Sonntag, 29. September 2024

mit dem zweiten sieht man besser

Predigt am Sonntag Michaelis, 29.9.2024, über Numeri 22,31-35

Ein Machthaber fühlt sich bedroht.
Eine andere Macht ist an den Grenzen seines Landes aufgetaucht.
Er fürchtet, dass sie ihm wichtige Rohstoffe streitig machen wird.
Er plant einen Präventivschlag:
Er will diese andere Macht angreifen,
bevor sie sich in seiner Nachbarschaft festsetzen kann.

Um seinen Angriff vorzubereiten,
beauftragt er einen Influencer:
Er soll sein Volk gegen die Fremden aufhetzen
und es zu einem Krieg anstacheln.
Die fremde Macht soll er als schwach darstellen,
als feindlich und minderwertig.
So will der Machthaber sich einen Vorteil verschaffen,
damit er die Fremden besiegen kann.

Der Machthaber heißt Balak, König der Moabiter,
die in Palästina lebten.
Die fremde Macht, die an seinen Grenzen auftaucht,
ist das Volk Israel, dessen Fluchtweg 
aus Ägypten durchs Land Moab führt.
Und der Influencer, der die Israeliten schlecht machen soll,
ist Bileam, der aus Aram stammt, dem heutigen Iran.

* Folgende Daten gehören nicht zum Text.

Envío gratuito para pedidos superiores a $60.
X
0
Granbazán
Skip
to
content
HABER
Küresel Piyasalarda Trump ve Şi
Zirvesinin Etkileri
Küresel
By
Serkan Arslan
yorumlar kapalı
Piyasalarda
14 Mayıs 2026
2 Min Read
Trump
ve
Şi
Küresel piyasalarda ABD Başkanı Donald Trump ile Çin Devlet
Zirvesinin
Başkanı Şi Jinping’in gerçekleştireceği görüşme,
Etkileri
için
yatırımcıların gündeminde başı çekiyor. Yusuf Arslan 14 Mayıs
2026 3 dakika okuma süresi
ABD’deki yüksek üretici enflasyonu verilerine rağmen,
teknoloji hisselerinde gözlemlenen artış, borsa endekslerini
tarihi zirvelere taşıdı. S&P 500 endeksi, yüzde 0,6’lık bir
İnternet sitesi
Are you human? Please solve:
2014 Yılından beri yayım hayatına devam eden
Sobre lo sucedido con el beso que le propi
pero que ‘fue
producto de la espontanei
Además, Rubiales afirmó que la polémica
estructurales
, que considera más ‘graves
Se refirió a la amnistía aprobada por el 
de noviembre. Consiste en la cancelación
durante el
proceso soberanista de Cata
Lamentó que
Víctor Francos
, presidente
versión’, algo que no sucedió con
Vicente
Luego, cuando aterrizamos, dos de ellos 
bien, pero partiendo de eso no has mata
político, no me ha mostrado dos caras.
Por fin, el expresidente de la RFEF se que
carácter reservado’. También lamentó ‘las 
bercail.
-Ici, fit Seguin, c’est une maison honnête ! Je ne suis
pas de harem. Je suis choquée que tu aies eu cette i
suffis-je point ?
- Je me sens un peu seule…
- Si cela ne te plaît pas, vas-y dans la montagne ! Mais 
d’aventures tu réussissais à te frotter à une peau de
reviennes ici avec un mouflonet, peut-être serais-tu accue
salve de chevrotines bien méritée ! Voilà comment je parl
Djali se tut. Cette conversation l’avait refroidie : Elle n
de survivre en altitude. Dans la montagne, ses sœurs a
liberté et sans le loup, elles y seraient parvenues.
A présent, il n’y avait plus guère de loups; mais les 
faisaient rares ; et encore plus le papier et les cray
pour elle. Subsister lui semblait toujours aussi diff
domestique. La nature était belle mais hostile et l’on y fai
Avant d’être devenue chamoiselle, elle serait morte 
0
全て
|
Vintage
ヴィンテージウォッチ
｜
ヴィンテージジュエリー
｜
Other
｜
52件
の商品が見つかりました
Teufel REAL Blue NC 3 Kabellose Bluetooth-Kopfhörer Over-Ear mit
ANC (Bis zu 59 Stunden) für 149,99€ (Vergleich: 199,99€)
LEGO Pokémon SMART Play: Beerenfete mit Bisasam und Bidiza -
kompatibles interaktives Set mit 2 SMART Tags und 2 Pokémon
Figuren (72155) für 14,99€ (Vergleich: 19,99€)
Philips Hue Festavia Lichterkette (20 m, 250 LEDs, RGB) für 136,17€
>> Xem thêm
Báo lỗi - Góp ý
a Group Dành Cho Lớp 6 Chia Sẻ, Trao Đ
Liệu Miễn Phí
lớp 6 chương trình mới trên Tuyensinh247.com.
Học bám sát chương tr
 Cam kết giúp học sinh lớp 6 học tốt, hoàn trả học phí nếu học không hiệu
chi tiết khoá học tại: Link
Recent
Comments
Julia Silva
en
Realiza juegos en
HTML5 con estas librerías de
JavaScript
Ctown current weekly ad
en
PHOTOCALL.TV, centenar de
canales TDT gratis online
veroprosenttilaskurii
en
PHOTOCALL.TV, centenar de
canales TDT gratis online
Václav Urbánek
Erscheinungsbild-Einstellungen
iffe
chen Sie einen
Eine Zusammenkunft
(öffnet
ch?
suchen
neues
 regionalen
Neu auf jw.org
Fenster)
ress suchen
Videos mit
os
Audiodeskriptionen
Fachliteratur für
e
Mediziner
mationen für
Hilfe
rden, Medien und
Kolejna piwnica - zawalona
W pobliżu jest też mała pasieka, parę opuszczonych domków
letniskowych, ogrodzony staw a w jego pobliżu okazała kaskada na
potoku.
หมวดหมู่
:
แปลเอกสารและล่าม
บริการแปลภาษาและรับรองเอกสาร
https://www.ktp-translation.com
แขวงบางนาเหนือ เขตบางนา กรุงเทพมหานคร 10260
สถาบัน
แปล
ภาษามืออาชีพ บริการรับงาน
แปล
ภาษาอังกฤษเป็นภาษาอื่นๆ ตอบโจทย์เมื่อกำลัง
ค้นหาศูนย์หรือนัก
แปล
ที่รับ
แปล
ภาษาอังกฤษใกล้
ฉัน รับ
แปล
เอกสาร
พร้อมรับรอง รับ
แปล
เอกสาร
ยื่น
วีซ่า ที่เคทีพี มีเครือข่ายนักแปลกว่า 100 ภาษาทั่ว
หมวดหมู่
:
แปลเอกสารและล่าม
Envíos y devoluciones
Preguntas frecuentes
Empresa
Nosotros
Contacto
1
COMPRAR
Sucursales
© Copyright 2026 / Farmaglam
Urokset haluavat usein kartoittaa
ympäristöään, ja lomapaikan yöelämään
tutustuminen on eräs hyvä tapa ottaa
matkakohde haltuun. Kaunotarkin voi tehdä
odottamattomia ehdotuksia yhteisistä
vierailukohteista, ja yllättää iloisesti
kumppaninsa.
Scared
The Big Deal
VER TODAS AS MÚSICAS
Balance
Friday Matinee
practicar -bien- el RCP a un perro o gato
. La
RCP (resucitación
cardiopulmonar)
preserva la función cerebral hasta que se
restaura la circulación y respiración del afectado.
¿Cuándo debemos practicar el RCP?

Bileam lässt sich darauf ein,
gegen das Volk Israel zu agitieren
und reist dazu nach Moab, zu König Balak.
Aber seine Eselin, auf der er reitet,
weicht von der Straße ab und rennt querfeldein.
Nur mit Schlägen kann er sie auf den Weg zurück bringen.

Der Weg wird enger, von Mauern gesäumt.
Wieder weicht seine Eselin aus.
Ganz eng drückt sie sich an der Mauer entlang,
sodass Bileams Fuß eingequetscht wird.
Voller Wut schlägt er sie noch mehr,
bis sie endlich wieder in der Mitte des Weges läuft.

Schließlich verengt sich der Weg so sehr,
dass kein Ausweichen mehr möglich ist,
weder zur Rechten noch zur Linken.
Die Eselin bleibt stehen
und knickt mit den Vorderbeinen ein.
In blinder Wut prügelt Bileam auf sie ein.
Da hört er sie sprechen:
„Bin ich nicht deine Eselin, auf der du geritten bist von jeher?
War es je meine Art, mich so zu verhalten?”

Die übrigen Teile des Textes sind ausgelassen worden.